The same is true at the retrieval boundary. As individual KBs grow large enough to start straining markdown-and-FTS5 navigation, we will add a vector layer that backs the same Neurons. Retrieval becomes a performance optimisation under the existing compile model rather than a replacement for it. The agent still reads compiled Neurons; the retrieval layer just helps narrow the candidate set first.

This is the bet. The three architectures look like rivals in 2026 because they were proposed in isolation — Karpathy's gist, Tan's repo, the established RAG ecosystem — and the discourse around them has framed the choice as a zero-sum one. We think the dichotomy is temporary. The same way databases evolved from "pick SQL or NoSQL" into hybrid stores that handle both, agent memory will evolve from "pick retrieve, compile, or act" into a layered stack where each layer does one thing well. Trail's choice is to be the durable, governed, schema-bound layer in the middle that the others read against and write back to.
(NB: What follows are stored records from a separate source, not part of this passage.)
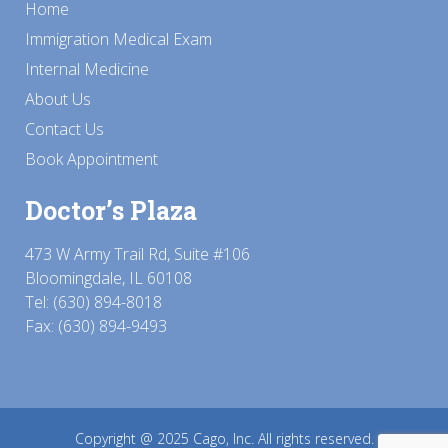
Home
Immigration Medical Exam
Internal Medicine
About Us
Contact Us
Book Appointment
Doctor’s Plaza
473 W Army Trail Rd, Suite #106
Bloomingdale, IL 60108
Tel:
(630) 894-8018
Fax: (630) 894-9493
Copyright @ 2025
Cago, Inc.
All rights reserved.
The decision framework, restated

The question Liu asks at the end of her piece is the right one for any team thinking about this. What is your agent's job? If the job is finding answers in a large corpus that changes daily, run RAG and pair it with a reranker; you will cover most of what enterprise knowledge assistants are asked to do. If the job is operating autonomously on workflows that recur, budget months for engineering and build the skill layer carefully; the payoff is an agent that does, not just responds. If the job is in between — building expertise that should compound over time, where the value is in the connections between sources rather than in any single document — that is the regime where the compile-pattern earns its keep, and that is where Trail lives.

The teams that get this wrong tend to default to RAG because it is easiest to ship and then notice, six months in, that their agent never got smarter. That is not a tooling problem. It is a category mismatch. Retrieve-shaped problems are fine; compile-shaped problems are different. Naming the difference up front is the cheapest piece of architecture work you can do.

We picked Compile. We picked it for a class of users we know how to serve. We accept the ceilings, and we have a plan for them. We do not believe Compile wins everywhere, and we do not believe RAG is dead. We believe each architecture is the right answer to a different question, and we believe knowing which question your agent is actually trying to answer matters more than which architecture is currently fashionable.

Start with the job. The architecture follows.